URLs, AVIF, Smart Home, Matrix
Did I mention sites with ultra bad URL handling? And there are many of those. Their incompetent developers push logical tasks which are too hard for them to the end users. I just completed one such task. Adding Briar to F-Droid the UX is dreadful. Because it requires reasoning skills which are above the developer teams skills. The app doesn't accept the add repository URL and doesn't process it correctly. But user can extract from the URL the required parts and then manually follow the redirects on the URL and then enter the final correct values. Ok, done. But I would claim that 99,99% of users fail. And it seems that 100% of the developers also fail on this kind of complex logical task, So sad. I've actually been really annoyed about many web sites having similar issues. Where users have to do things, which are above developer teams understanding of things. Sigh! List is long about such crap. Briar repo actually works, when you extract from their announced url the correct values and enter those: https://briarproject.org/fdroid/repo/ (This is the correct address after redirects!) and this is the fingerprint: 1FB874BEE7276D28ECB2C9B06E8A122EC4BCB4008161436CE474C257CBF49BD6. Check, now it works. But why they didn't tell this vital information on their web page?
AVIF (@ Wikipedia) image format support finally over 80%, now it really starts to entering the mainstream. Also you can create responsive pages which prefer AVIF but fall back to WebP (@ Wikipedia) and or JPEG (@ Wikipedia) in case it's necessary. Many people say that PNG (@ Wikipedia) is great, but actually lossless WebP is much better, and if it's photo, then AVIF of course.
Did read only platform development discussion and feedback from the users. It was painfully obvious that people don't understand design trade offs. If there are reasons why specific design has been chosen, it also always comes with drawbacks. Actually this applies to multiple open source projects and user requests and feedback. There are different platforms and designs for a reason. You should select the platform based on your requirements. And not to choose a wrong platform and then complain that it doesn't do something which it was never designed to do well. And then compare that feature on some other platform with different design, and say that this does this well. Sure it does, but it also loses some of the aspects which the other platform you've complained about did provide.

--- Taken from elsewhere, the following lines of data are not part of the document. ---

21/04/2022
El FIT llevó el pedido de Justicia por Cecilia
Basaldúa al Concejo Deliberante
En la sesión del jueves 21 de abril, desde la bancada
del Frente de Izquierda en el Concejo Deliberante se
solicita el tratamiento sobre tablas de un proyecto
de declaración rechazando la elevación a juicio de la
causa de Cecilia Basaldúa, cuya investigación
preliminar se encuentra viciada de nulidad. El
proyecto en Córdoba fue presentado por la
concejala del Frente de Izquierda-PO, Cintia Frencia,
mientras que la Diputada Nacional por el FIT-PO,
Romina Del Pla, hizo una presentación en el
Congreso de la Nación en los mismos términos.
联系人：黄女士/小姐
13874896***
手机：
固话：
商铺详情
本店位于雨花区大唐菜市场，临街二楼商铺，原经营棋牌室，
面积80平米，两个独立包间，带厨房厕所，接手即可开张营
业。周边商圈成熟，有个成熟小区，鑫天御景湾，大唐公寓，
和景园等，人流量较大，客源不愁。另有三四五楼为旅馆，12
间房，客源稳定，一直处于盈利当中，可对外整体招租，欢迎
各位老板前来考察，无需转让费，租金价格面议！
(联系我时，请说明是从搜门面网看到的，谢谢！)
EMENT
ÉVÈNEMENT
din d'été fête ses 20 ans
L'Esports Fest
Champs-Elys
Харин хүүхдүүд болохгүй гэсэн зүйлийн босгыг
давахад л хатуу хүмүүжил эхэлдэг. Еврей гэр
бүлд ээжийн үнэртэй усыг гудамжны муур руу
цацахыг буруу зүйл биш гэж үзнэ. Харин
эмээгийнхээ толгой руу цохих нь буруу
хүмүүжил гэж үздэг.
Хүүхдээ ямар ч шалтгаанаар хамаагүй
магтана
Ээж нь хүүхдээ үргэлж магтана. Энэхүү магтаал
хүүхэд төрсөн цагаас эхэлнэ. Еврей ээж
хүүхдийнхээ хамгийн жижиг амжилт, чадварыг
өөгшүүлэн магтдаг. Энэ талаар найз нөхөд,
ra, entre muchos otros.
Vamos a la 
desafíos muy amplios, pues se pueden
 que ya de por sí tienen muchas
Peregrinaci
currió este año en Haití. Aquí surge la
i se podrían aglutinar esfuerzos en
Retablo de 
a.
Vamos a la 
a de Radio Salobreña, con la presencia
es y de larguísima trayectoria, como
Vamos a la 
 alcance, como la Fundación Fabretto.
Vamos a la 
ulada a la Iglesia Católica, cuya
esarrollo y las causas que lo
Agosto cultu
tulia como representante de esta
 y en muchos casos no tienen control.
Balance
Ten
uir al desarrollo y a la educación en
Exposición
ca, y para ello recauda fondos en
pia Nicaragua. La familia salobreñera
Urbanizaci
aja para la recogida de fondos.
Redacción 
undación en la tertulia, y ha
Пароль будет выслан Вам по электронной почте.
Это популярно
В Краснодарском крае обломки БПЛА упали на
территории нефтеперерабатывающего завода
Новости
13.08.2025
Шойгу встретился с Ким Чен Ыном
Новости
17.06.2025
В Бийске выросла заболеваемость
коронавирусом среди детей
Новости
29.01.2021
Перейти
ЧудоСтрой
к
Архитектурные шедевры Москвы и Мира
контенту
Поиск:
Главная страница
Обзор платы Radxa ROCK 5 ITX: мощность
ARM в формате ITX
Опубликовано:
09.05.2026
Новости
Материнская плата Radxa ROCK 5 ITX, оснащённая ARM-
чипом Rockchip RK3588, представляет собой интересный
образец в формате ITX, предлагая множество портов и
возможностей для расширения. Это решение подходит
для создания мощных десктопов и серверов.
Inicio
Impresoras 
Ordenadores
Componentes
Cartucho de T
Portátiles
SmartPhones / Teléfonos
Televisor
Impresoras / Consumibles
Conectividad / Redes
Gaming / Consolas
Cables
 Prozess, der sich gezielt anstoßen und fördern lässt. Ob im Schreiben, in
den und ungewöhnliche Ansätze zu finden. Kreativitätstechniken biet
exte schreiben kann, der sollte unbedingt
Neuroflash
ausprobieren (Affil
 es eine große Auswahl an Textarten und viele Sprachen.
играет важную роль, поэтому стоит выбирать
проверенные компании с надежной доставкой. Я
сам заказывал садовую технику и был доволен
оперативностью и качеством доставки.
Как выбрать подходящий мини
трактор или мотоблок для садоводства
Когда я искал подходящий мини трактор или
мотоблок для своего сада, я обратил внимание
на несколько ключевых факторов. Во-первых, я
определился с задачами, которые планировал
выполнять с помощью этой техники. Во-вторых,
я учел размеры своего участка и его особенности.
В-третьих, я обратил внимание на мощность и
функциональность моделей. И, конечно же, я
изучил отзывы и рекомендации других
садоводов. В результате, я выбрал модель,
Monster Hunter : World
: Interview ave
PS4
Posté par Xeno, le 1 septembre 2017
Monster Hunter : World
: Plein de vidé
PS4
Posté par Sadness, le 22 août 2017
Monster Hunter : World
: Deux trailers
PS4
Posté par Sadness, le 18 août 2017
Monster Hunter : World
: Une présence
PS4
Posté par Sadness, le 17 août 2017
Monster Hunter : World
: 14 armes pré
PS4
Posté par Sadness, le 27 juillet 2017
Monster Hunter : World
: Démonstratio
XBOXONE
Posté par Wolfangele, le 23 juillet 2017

Matter Smart Home (standard) (@ Wikipedia) and Thread (network protocol) (@ Wikipedia). First thought, this sounds great and terrifying at the very same time. Let's see the details which have been made available. First observation is that the standard is much older than I thought. As far as I remember, I haven't seen any practical references on electronics stores, while investigating smart home stuff nor in tech media. Maybe it's starting to roll out, because the version 1.0 is out and it takes time for these kind of projects to proceed. Royalty-free sounds great. Just wondering if it's tied to the "cloud giants" or if you can run your own server. If it let's you run your own server and the protocol is secure, then it's absolutely awesome. Also read article: What matters about Matter, the new smart home standard (@ theverge.com). KV: Connectivity Standards Alliance (CSA), Built on Thread, IPv6, IoT, 6LoWPAN
Privacy. If possible services should not collect anything worth of breaching. Yet, so many sites ask for PII like email or phone number, even when it's technically meaningless information and not strictly required for the site to work. My contact account is - 958929f9-7bde-4552-8cbc-313471f2740b - And then there's the related data I've stored. Why do you need anything else? Also with every contact new identity is create,d so you can't even use that contact information to trivially collect sociograph. As well as I can change that ID whenever I want, or use alternate ID for connecting. Meaning that they key contacts, do not even use my public account id for anything. Kind of SimpleX Chat style thinking.
It seems that some people use Matrix to post (full long) announcements, in very Mastodonish / microblogging / blog / ActivityPub / RSS way. Then some users clearly use Mastodon to chat publicly, just they would do on public Matrix channel. Like very active discussion in blog comments section. Interesting overlap.
Something different? Kh-32 (@ Wikipedia) and Kh-35 (@ Wikipedia) missiles.